No decision in Montreal's request to appeal pit bull ban suspension
City offers to hold off on euthanasia orders until court rules on SPCA-led legal challenge of bylaw
The Court of Appeal of Quebec will rule in the coming days on the City of Montreal's request to appeal a court-ordered suspension of its controversial new rules on pit bull-type dogs.
Lawyers for the City of Montreal and the Montreal SPCA, which wants the bylaw's sections on pit bull-type dogs ruled illegal, presented their arguments before the province's highest court Friday morning.
In its arguments for repealing the suspension, the City of Montreal said it would guarantee that no pit bulls would be euthanized over the months it could take the courts to rule on the SPCA's legal challenge of the bylaw.
City lawyers also said Montreal would be willing to allow owners of pit bull-type dogs picked up as strays during this period to reclaim their animals, despite a new rule to the contrary.
The city argues, however, that owners of pit bull-type dogs should still be required to obey the bylaw's other new rules:
- muzzling their animals at all times when they're outside.
- keeping their dogs on a leash that's no longer than 1.25 metres, except in a fenced dog park.
- Ensuring the animal is supervised when outside by someone 18 or older.
- obtaining a special city-issued licence for their dog.
City's offer surprise to SPCA
Montreal's offer to compromise on key aspects of the bylaw – euthanasia orders and reclaiming stray pit bulls – took SPCA lawyers by surprise. Lawyer Sophie Gaillard said the organization has been trying in vain to discuss options with the city.
"They've refused to negotiate," said Gaillard.
She said the city needs to go further and grant the SPCA the right to find homes for healthy, behaviourally sound pit bull-type dogs seized under the new rules.
Under the bylaw, new adoptions of prohibited breeds are not permitted.
Gaillard said that stipulation will lead to overcrowding at the SPCA's facility and needs to be changed.
"We can't house dogs forever. They have to leave our building one way or another, and our way of doing that is adoption," she said.
Ultimately, the SPCA wants the city to step away from breed-specific legislation, or at the very least, clarify definitions so there's no doubt about what qualifies as a pit bull-type dog.
Justice Manon Savard asked the opposing lawyers to sit down together and try to work out a deal.
She did not give a time frame for her decision on the City of Montreal's appeal request.
Bylaw language 'vague'
Last week, Superior Court Justice Louis Gouin sided with the SPCA and co-plaintiff Odette Lours in their request for a suspension of those sections of the bylaw concerning 'pit bull-type dogs,' ruling that the bylaw's language was "vague" and "imprecise" and in need of clarification.

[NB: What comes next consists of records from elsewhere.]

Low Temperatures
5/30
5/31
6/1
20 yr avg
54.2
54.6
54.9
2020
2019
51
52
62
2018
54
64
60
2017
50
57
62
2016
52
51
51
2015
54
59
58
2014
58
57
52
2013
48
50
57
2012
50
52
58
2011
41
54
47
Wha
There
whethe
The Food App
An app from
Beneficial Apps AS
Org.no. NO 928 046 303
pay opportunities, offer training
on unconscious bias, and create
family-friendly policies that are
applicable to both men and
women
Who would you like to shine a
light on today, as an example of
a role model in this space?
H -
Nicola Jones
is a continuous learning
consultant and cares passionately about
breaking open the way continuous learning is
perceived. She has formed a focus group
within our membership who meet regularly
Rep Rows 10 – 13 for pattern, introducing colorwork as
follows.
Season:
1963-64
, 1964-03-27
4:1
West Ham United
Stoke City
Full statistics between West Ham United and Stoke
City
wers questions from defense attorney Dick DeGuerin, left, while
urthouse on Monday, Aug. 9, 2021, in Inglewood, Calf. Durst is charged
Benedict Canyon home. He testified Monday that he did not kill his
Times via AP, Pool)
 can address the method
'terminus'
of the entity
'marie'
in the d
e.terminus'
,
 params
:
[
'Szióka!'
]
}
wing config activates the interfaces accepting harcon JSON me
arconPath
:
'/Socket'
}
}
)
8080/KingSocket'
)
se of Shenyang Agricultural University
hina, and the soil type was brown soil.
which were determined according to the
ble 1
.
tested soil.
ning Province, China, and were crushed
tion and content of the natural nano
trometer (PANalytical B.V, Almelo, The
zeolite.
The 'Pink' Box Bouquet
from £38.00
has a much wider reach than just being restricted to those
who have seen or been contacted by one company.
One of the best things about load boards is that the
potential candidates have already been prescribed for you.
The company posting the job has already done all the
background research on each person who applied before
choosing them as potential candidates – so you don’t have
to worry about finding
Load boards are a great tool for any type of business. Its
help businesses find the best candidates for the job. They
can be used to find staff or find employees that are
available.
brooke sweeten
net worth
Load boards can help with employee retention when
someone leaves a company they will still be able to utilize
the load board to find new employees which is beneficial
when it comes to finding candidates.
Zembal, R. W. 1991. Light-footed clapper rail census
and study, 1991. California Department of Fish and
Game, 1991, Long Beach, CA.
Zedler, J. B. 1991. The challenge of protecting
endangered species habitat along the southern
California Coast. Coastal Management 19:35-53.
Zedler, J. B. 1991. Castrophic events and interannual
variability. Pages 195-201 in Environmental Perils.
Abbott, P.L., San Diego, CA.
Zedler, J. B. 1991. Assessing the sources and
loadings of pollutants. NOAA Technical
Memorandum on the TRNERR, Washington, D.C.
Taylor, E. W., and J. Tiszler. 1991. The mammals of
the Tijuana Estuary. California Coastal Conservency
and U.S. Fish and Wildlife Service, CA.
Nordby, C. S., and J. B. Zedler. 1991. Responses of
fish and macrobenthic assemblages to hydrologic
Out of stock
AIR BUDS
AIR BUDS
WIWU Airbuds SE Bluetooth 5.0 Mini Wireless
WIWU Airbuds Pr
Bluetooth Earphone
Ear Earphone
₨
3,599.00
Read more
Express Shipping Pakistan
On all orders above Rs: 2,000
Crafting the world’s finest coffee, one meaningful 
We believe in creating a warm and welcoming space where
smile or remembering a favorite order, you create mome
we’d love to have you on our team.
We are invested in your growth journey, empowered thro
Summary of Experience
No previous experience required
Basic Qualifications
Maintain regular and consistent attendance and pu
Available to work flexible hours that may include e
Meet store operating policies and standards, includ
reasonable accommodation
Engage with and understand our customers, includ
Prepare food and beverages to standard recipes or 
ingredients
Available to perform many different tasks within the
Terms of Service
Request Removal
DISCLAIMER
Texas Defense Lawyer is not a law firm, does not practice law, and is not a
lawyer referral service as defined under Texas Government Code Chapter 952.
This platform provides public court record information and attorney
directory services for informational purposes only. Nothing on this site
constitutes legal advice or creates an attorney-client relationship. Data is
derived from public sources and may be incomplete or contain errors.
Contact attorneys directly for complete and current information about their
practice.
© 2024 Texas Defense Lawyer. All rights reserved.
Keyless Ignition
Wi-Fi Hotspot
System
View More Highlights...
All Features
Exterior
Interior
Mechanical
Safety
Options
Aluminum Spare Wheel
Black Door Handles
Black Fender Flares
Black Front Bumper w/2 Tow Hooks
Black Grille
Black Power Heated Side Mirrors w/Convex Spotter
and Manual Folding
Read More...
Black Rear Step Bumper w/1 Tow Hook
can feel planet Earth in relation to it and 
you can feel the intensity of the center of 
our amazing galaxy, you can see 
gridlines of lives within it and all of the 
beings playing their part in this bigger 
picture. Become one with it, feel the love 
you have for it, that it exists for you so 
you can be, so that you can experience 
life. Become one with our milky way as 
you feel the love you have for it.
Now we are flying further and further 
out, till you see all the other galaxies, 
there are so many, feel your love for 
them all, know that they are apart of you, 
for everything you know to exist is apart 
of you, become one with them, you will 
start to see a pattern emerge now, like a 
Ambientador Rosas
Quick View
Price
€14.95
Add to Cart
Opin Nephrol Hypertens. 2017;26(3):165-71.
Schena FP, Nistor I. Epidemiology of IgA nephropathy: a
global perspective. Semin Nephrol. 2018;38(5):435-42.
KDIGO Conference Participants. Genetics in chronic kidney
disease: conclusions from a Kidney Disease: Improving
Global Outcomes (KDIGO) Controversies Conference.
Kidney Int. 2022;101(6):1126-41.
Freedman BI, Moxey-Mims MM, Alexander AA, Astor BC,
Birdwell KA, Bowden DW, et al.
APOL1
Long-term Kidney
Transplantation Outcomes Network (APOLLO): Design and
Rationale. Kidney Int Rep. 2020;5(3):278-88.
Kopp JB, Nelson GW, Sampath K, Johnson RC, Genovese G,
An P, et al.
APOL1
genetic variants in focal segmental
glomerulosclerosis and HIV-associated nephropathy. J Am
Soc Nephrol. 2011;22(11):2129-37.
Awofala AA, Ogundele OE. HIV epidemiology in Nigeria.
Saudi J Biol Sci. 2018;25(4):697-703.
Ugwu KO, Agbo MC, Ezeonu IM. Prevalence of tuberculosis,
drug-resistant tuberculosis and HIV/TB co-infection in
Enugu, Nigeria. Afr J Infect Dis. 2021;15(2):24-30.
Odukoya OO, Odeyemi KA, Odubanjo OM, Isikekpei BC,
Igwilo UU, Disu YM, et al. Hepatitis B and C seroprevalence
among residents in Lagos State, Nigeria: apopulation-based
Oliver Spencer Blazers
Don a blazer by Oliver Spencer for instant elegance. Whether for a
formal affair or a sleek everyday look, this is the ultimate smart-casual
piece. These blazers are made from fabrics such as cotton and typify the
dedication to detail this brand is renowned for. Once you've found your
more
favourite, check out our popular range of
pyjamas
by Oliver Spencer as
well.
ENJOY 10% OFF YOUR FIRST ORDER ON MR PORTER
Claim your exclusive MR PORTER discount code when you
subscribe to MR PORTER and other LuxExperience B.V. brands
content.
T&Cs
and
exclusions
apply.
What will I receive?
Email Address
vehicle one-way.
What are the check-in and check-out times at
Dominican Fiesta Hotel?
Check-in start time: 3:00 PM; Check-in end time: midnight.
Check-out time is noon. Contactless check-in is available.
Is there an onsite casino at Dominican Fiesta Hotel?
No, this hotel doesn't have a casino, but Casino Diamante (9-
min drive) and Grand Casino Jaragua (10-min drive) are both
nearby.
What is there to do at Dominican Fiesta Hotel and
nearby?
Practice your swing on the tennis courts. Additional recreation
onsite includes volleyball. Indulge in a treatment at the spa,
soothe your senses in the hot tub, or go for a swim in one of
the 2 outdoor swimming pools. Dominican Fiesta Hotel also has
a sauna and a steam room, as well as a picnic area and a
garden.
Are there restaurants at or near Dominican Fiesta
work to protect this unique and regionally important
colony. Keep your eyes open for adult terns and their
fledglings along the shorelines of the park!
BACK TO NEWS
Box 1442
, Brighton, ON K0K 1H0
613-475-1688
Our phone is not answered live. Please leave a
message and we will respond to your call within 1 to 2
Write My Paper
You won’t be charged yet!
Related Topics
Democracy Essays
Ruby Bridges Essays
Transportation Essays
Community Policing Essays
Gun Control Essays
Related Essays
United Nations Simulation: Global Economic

- 'Written in haste': Judge extends suspension of Montreal's pit bull ban
- What you need to know about Montreal's new dog bylaw
In its request to appeal, the City of Montreal said concerns raised by the SPCA and Lours are not exceptional nor serious enough to merit the suspension of new rules approved by "Montreal's elected representatives."
The city contends that the suspension puts private interests ahead of the public interest, contrary to jurisprudence, and it claims Gouin's ruling did not take the public interest into account.
If the suspension is not lifted, the public interest will suffer "patent, major, and irreparable harm," the request says.